▸ **EXERCISE BRIEF**: The lines to repeat are those below from the one containing "Beside Sk Auto" down to the one containing "Maharashtra, 423203", both included; reproduce them exactly and nothing else.

(Stored data entries)

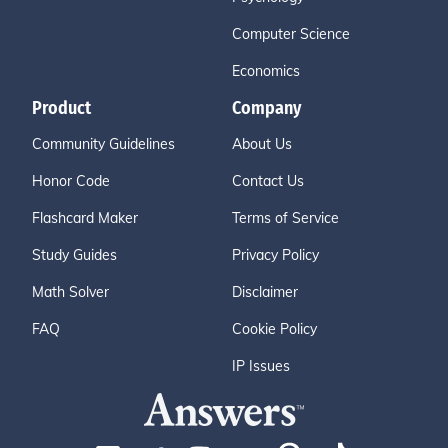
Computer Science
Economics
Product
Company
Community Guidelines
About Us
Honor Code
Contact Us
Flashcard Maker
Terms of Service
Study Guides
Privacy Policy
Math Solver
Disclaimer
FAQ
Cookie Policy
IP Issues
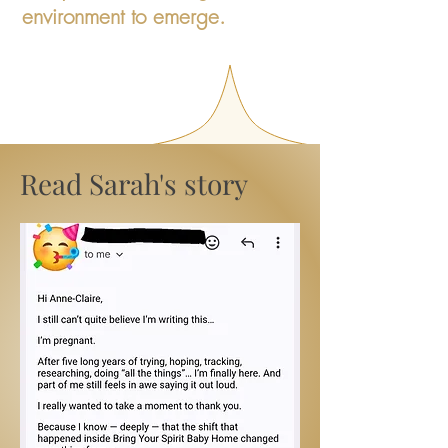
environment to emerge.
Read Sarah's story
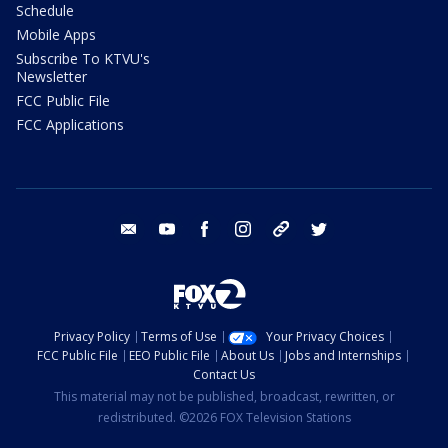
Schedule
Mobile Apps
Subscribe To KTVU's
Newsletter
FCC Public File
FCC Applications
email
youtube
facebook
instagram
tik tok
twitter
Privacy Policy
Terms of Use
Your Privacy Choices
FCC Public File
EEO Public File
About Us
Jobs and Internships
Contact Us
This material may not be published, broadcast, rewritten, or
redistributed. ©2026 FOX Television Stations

* * *

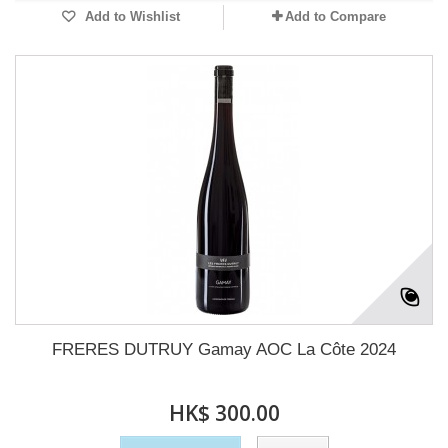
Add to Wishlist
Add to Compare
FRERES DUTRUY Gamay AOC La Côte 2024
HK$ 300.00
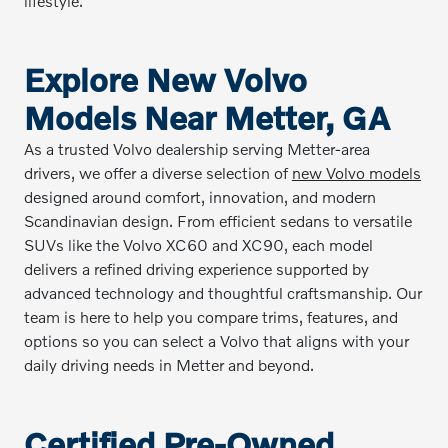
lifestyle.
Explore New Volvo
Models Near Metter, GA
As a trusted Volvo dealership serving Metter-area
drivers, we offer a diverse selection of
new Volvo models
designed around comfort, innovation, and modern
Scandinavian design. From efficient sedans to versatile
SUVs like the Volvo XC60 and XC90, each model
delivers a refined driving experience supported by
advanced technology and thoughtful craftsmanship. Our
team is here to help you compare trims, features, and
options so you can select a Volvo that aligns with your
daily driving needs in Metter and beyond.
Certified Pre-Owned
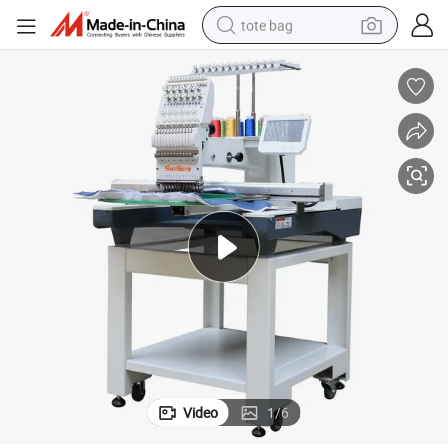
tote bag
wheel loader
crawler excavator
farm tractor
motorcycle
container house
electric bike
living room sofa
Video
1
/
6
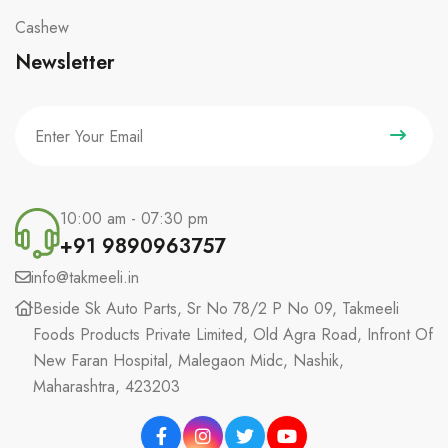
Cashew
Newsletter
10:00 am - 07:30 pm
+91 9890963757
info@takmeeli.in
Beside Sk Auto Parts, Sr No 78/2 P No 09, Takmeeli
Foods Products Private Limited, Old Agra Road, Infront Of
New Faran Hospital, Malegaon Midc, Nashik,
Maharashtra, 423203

...

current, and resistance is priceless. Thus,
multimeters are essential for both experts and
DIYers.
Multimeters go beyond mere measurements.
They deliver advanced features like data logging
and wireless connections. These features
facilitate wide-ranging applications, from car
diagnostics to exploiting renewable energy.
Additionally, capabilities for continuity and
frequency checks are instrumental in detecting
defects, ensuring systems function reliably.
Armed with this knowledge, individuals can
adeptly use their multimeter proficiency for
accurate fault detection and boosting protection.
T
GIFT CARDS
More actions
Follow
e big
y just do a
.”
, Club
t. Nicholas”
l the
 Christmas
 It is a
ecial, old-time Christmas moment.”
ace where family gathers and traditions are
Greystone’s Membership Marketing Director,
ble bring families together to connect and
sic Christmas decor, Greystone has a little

▸ **SOLVED EXERCISE**:
Beside Sk Auto Parts, Sr No 78/2 P No 09, Takmeeli
Foods Products Private Limited, Old Agra Road, Infront Of
New Faran Hospital, Malegaon Midc, Nashik,
Maharashtra, 423203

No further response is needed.